Dataset records
§

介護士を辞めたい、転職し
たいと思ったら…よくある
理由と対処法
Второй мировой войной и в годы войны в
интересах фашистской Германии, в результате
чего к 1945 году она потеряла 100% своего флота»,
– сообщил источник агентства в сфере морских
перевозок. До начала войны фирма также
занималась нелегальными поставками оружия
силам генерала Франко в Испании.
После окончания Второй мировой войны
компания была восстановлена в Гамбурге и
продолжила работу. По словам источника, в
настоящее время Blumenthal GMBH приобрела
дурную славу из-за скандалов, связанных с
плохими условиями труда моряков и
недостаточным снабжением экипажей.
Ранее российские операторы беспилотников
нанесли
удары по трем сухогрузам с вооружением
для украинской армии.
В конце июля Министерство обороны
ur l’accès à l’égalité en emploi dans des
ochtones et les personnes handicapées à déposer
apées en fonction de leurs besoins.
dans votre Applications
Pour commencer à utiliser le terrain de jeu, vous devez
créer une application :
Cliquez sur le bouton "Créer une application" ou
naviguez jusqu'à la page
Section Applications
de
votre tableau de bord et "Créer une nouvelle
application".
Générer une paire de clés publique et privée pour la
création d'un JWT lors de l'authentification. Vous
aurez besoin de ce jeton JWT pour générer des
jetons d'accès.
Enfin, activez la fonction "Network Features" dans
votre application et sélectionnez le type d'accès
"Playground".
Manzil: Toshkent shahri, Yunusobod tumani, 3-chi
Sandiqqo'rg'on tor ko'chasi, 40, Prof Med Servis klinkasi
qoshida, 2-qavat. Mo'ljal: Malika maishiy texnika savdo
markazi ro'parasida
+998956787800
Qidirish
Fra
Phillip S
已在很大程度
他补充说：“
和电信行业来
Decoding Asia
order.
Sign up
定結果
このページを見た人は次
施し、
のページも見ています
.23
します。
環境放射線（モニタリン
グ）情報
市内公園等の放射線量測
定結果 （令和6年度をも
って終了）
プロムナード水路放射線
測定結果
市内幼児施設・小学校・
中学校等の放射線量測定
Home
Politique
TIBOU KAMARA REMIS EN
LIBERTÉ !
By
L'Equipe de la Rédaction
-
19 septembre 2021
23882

§

Goal of the exercise
Would you please copy each line of the listing that contains the word "dans"?

Result of this exercise
ur l’accès à l’égalité en emploi dans des
dans votre Applications
Enfin, activez la fonction "Network Features" dans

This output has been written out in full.